Work to be completed: Once you find the line with "を⽀援し、その取組の一層の進展を図ります。" in the data below, transcribe exactly each line from there to the line with "ничего такого. Но", inclusive, and nothing else. Drop the pictures.

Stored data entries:
* * * * * * *

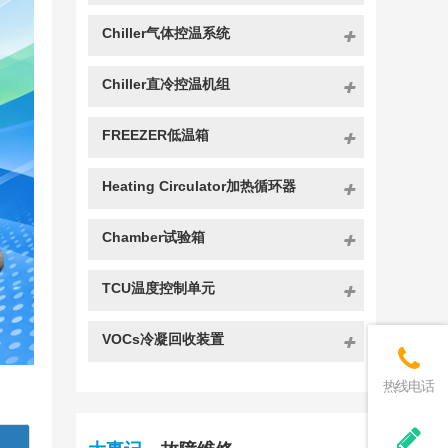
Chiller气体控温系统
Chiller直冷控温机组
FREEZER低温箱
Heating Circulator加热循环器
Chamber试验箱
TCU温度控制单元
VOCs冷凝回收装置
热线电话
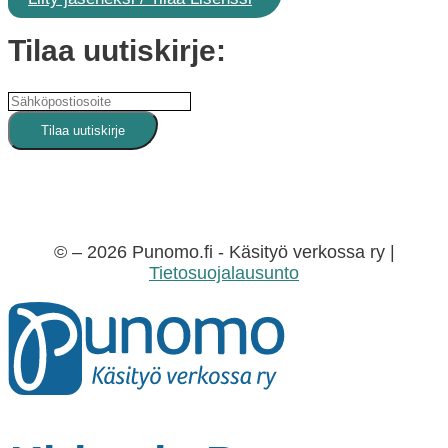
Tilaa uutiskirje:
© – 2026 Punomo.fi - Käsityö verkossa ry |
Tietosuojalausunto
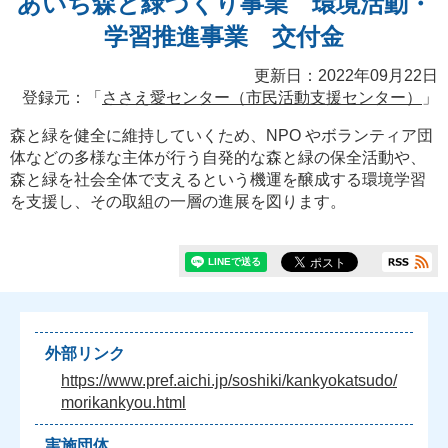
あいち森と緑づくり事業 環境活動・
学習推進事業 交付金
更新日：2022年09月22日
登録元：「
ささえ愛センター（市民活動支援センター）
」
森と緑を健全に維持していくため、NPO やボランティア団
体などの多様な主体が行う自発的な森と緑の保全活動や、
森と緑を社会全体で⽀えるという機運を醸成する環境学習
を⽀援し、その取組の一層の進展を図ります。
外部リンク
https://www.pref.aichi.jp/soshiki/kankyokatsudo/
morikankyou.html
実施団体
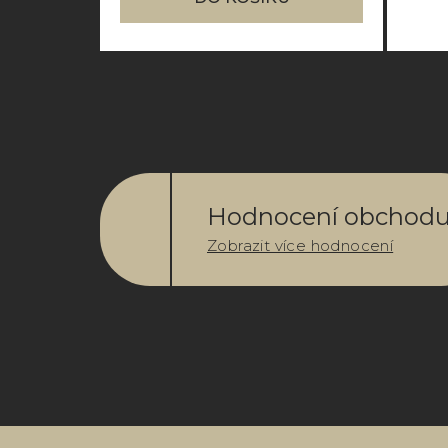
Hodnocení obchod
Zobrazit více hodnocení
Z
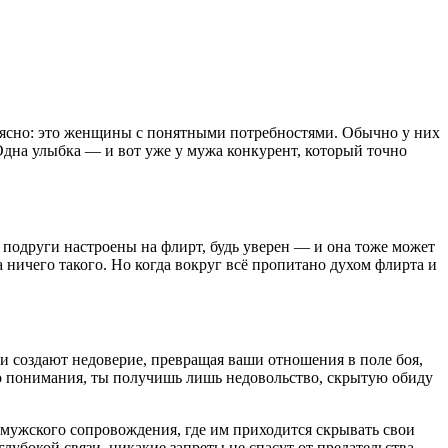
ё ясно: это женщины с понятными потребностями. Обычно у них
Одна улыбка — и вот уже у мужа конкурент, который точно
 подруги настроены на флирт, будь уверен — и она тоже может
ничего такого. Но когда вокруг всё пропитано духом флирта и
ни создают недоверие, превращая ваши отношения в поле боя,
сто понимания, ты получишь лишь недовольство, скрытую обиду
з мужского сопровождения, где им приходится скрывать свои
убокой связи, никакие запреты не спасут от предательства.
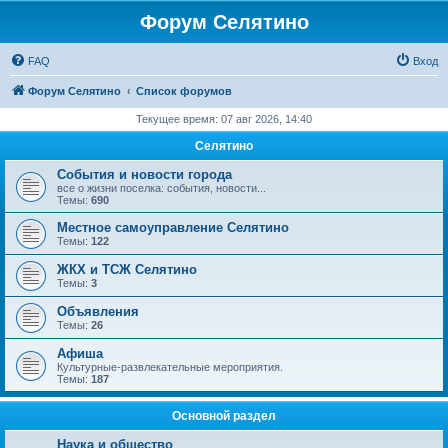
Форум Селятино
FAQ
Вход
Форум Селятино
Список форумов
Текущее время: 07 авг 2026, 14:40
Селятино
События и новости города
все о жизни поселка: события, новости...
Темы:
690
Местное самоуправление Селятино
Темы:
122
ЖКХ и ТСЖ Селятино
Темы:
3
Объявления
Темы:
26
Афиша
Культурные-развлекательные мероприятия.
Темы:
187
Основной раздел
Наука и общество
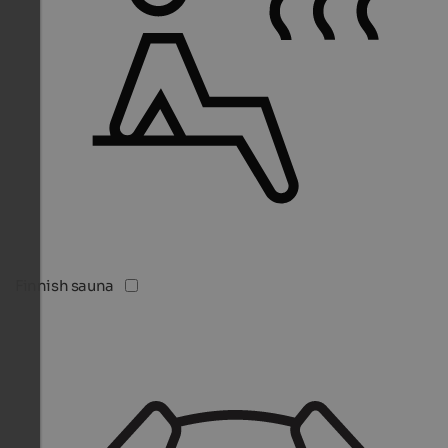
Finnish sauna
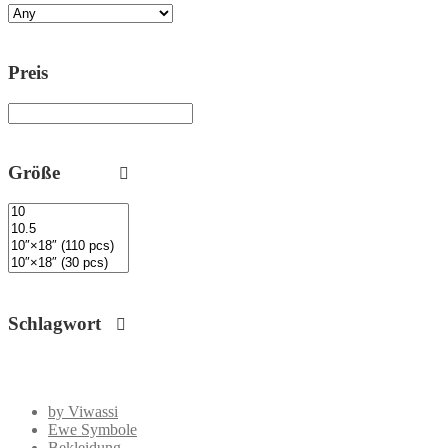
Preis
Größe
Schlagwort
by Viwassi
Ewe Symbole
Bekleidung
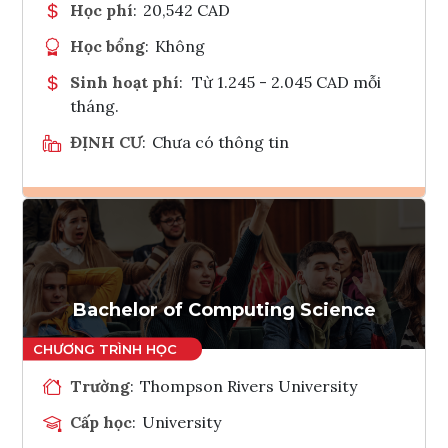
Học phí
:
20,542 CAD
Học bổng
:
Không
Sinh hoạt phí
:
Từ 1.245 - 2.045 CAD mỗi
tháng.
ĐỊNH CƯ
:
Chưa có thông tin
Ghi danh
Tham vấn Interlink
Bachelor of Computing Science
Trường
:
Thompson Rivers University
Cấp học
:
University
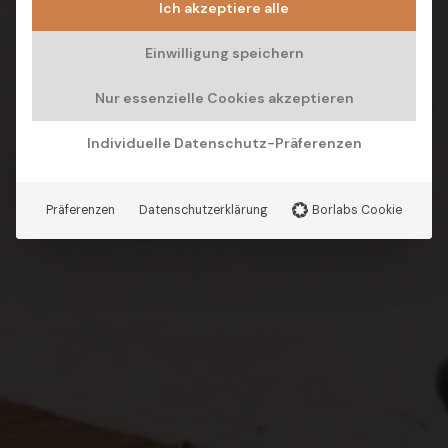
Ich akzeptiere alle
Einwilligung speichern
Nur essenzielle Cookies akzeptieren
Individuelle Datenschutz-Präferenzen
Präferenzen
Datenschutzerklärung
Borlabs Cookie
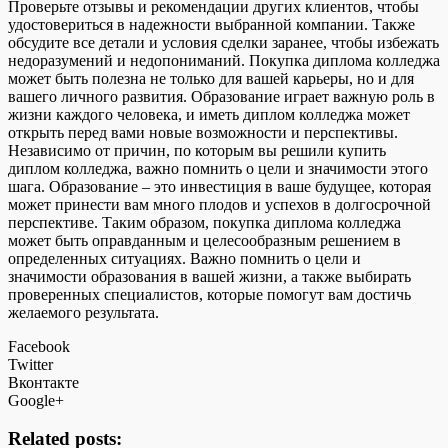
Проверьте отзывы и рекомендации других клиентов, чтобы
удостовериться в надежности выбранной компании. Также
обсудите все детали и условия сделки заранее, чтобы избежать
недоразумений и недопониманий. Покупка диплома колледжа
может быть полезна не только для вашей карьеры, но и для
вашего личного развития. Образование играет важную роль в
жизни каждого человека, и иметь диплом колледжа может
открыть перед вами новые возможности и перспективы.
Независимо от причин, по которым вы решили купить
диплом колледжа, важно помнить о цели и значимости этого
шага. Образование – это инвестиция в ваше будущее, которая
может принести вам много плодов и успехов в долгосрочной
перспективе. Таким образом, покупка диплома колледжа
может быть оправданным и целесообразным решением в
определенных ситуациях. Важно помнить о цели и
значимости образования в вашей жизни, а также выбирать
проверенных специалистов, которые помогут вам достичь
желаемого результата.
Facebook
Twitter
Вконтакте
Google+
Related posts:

* * * * * * *

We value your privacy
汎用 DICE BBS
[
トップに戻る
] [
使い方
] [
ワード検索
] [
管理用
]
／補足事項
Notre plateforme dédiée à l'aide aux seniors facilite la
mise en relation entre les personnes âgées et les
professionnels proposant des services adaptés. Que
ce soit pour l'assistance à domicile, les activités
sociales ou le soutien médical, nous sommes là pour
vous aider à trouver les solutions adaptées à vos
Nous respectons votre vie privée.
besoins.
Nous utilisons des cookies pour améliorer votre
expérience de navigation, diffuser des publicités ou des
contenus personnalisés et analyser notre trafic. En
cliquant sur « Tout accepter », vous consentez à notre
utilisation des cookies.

* * * * * * *

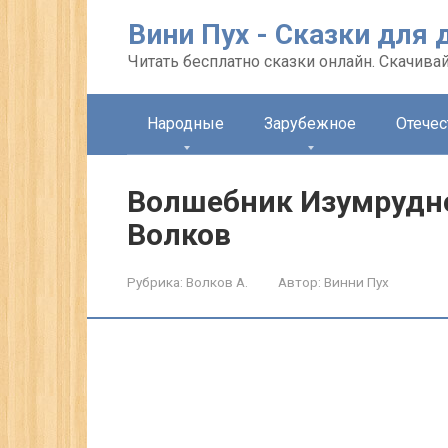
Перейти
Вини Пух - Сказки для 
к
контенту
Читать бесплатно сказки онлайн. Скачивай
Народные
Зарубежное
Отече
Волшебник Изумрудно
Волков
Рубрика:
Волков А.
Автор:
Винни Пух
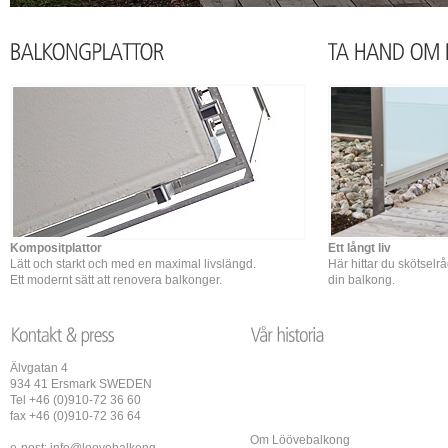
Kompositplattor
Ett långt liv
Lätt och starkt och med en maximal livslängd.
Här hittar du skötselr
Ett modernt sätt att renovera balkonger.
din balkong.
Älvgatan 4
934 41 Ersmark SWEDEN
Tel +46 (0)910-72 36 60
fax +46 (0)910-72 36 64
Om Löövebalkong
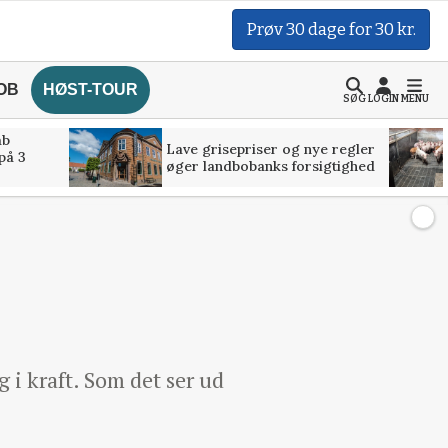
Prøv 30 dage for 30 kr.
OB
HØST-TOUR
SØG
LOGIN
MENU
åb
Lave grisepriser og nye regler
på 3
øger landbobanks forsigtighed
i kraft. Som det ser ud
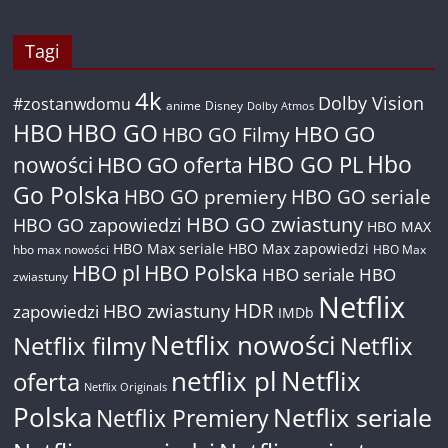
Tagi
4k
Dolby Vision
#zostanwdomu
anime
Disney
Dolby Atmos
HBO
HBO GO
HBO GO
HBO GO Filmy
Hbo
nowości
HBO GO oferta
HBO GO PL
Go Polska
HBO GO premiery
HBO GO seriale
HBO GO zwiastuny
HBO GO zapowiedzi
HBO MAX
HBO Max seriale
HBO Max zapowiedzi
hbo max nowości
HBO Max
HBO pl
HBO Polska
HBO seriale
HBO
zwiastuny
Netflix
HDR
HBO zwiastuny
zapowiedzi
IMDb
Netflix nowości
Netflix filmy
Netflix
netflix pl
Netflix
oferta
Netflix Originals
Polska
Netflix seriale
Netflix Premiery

* * * * * * *

Final answer:
を⽀援し、その取組の一層の進展を図ります。
外部リンク
https://www.pref.aichi.jp/soshiki/kankyokatsudo/
morikankyou.html
実施団体
Hodnocení obchod
Zobrazit více hodnocení
Z
ё ясно: это женщины с понятными потребностями. Обычно у них
Одна улыбка — и вот уже у мужа конкурент, который точно
 подруги настроены на флирт, будь уверен — и она тоже может
ничего такого. Но когда вокруг всё пропитано духом флирта и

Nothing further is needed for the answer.